New York 23/11/2011 - Gold on the Comex division of the New York Mercantile Exchange shunned its safe-haven status on Wednesday, with investors fearing that the spread of the eurozone debt crisis into stalwarts France and Germany would constrict global liquidity.

Gold futures for December delivery were last down $22.20 or 1.3 percent at $1,680.20 per ounce in New York. Trade has ranged from $1,680.20 to $1,710.80.

In Europe, an unexpectedly weak auction of German government bonds could indicate that the credit crisis has leaked into the strongest member of the 17-nation currency union.

Germany was only able to sell 3.644 billion euros of a 6-billion-euro 10-year bund offering that was priced at a 1.98-percent yield.

In France, Fitch Ratings said that the increase in government debt has largely exhausted the fiscal space to absorb further adverse shocks without undermining the country's AAA status.

“These two pieces [of news] are part of the same story. France and Germany won't be able to underwrite the rest of Europe's debt forever,” a US-based gold trader said.

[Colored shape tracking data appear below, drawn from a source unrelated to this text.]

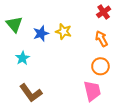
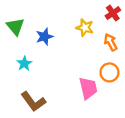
yellow star: (64, 31) -> (85, 28), moved
pink trapezoid: (92, 91) -> (88, 88), moved

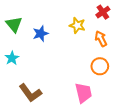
cyan star: (24, 63) -> (12, 58), moved
pink trapezoid: (88, 88) -> (83, 93), moved

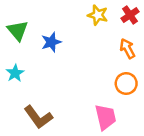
yellow star: (77, 25) -> (98, 15), moved

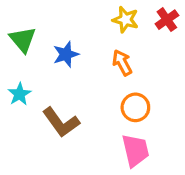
orange arrow: (127, 49) -> (122, 63), moved
orange circle: (126, 84) -> (135, 107), moved
brown L-shape: (38, 117) -> (61, 122), moved

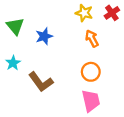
orange arrow: (122, 63) -> (92, 38), moved

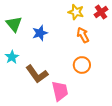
pink trapezoid: (91, 101) -> (60, 91), moved

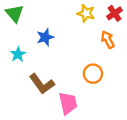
green triangle: (14, 24) -> (15, 13), moved
orange arrow: (83, 35) -> (108, 40), moved
cyan star: (12, 57) -> (18, 54), moved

“Why would investors buy German debt at two percent when they know that Berlin is on the hook for Italy and Spain at seven percent for as long as the euro exists?” the trader added.

A central cog of gold's bull story is that the ECB, the IMF and other central banks will have pump massive amounts of cash into the markets to support the region's struggling countries. This massive liquidity would debase paper currencies and push investors into the relative safety of precious metals.

“But, at the end of the day, that money is going to come from Germany and France and maybe China at some point. If the Germans were to lose access to cheap debt, that would prove to be a big negative for gold,” the trader said.

“That's why today is a liquidation day with people selling everything that isn't nailed down. The only real safety net is the dollar,” he added.

The debt anxiety in Europe pushed the euro down nearly two cents to 1.3334 against the dollar. Equities were lower, with the Dow Jones industrial average and S&P 500 off 1.64 percent and 1.81 percent respectively.

In other macroeconomic data, Germany's PMI came in worse than expected at 47.9 against a forecast of 46.6. Any number below 50 indicates that the economic activity is contracting.

“This is keeping the euro on the back foot - this strong dollar environment continues to make it extremely difficult for commodities to make any solid gains,” Standard Bank said in a note.

In the US, initial jobless claims for last week at 393,000 were slightly disappointing - they were expected to come in at 389,000 - but they were still below the crucial 400,000 level.

Meanwhile, October durable goods orders fell to -0.7 percent but this reading was better than the predicted 1.1-percent drop. Personal income, which has been trending lower since April, showed a rebound to 0.4 percent last month, while consumer spending came in worse than expected at 0.1 percent from 0.4 percent and compared to the previous 0.6 percent.

In China, the November HSBC flash Chinese Manufacturing PMI was reported at 48.0 from 51.0 previously, which is the lowest level since March 2009.